Currently, the state Department of Education mandates that students in the highest grade level at each school take the test online. But the DOE hopes that by 2014, all I-Step testing will be web-based. Monroe County Community School Corporation Director of Secondary Education Janice Bergeson says that change could prove problematic.
Bergeson says she doesn’t know if there are enough computers for every student to take the test online. “We’ll only be concerned if in the future it goes further and we aren’t able to keep up with the technology requirements.” Under the present arrangement, the system is not posing any problems,” said Bergeson. “Right now we are able to keep up with it but we don’t know if well have enough computers if every single student has to take it online.”
Education experts say going to an online-exclusive model could better assess testing trends and even the test itself. Indiana University School of Education professor Curt Bonk says automation, if properly used, can improve education. He says having the test online would also extend its reach and help with remediation.

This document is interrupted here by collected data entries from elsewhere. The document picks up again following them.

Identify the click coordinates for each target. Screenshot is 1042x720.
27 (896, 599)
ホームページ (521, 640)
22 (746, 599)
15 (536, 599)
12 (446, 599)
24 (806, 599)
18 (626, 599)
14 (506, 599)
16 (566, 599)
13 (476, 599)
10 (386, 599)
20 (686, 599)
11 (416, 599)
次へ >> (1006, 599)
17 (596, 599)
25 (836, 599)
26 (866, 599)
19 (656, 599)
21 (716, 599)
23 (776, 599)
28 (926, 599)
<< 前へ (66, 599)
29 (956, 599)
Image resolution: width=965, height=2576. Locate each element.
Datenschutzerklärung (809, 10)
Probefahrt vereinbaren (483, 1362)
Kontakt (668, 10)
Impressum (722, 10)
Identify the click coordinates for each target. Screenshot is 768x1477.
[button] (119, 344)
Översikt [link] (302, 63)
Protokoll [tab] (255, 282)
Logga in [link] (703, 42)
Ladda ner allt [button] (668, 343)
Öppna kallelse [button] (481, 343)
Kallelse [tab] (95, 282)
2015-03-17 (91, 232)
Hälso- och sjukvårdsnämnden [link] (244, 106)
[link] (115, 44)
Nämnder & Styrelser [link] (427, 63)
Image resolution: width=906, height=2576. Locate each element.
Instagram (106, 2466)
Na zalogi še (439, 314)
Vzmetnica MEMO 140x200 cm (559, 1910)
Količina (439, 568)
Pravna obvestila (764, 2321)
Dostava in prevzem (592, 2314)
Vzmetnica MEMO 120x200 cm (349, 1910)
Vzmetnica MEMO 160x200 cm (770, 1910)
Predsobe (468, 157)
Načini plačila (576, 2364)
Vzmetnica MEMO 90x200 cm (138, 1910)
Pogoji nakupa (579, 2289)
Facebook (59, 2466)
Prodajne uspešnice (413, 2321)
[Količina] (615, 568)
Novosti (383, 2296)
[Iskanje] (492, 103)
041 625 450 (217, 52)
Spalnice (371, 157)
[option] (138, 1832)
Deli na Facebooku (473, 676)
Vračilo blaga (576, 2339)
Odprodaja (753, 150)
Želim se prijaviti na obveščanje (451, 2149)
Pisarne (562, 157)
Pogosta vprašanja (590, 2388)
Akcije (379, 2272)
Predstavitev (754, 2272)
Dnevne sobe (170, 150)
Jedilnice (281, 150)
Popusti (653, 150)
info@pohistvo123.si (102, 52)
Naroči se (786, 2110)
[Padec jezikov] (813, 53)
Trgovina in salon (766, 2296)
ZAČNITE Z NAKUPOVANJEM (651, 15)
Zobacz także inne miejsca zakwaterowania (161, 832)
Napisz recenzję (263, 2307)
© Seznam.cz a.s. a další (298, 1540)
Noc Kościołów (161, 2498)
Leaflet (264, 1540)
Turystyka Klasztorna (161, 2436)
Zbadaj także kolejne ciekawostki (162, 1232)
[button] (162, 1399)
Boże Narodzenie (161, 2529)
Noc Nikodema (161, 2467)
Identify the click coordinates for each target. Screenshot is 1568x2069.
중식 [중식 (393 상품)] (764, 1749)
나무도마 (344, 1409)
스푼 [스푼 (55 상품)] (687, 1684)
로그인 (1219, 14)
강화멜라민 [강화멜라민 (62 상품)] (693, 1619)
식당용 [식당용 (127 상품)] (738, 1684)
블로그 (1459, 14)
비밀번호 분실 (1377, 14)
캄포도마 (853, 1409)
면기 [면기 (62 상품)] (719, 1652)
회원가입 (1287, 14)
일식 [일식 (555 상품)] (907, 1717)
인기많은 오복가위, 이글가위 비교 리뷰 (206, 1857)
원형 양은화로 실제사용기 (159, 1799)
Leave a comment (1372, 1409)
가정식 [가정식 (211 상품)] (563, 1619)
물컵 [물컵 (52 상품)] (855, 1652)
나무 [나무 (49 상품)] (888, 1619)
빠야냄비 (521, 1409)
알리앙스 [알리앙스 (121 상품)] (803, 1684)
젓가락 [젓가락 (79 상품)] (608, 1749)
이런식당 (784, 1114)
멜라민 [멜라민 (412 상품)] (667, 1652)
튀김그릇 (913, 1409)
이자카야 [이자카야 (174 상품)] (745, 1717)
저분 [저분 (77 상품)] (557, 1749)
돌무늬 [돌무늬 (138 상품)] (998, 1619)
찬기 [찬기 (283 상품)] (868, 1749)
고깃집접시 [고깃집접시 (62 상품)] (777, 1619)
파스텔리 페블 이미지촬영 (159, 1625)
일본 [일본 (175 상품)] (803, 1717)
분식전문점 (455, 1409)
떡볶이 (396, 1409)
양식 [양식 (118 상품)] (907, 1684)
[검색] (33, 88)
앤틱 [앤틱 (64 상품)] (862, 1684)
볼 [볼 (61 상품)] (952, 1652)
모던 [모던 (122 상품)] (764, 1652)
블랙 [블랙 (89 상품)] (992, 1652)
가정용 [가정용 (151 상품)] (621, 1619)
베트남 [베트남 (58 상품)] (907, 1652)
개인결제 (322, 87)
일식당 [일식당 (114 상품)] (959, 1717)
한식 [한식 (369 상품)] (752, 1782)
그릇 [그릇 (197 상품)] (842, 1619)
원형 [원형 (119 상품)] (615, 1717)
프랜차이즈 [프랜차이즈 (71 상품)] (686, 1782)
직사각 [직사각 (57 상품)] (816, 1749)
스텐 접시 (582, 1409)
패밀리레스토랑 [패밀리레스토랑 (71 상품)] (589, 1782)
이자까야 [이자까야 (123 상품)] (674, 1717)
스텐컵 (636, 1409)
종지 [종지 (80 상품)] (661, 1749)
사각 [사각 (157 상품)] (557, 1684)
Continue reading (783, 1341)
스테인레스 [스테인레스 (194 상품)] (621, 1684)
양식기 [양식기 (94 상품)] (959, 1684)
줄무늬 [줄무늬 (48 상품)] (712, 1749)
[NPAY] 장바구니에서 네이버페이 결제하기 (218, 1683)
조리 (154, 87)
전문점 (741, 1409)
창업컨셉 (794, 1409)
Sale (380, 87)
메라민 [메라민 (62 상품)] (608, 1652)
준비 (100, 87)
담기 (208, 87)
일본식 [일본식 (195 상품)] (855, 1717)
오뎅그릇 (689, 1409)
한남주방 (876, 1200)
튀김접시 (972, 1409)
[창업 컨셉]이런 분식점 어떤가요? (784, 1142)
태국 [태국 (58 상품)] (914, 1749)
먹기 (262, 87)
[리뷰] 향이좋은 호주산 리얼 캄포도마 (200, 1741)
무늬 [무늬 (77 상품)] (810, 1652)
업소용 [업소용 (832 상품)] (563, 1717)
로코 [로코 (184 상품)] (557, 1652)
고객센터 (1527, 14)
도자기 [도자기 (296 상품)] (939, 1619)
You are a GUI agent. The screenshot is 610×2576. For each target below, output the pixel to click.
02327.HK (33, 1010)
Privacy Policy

“Anytime we can automate something in education and make it more widely available for people whether its resources to prepare, or resources to assess, or resources to re-mediate. If properly used we have a chance to improve education,” said Bonk.
That improvement Bonk says would come after education leaders use the online records to exam trends and apply what useful information they gather to the classroom.
“Again, there’s more ways to highlight trends. If you can highlight the trends that are happening you can find ways to build remedial activities around it for people who haven’t passed,” Bonk said.
The success of the online testing this spring will help DOE officials decide if the 2014 timetable for full online deployment is feasible.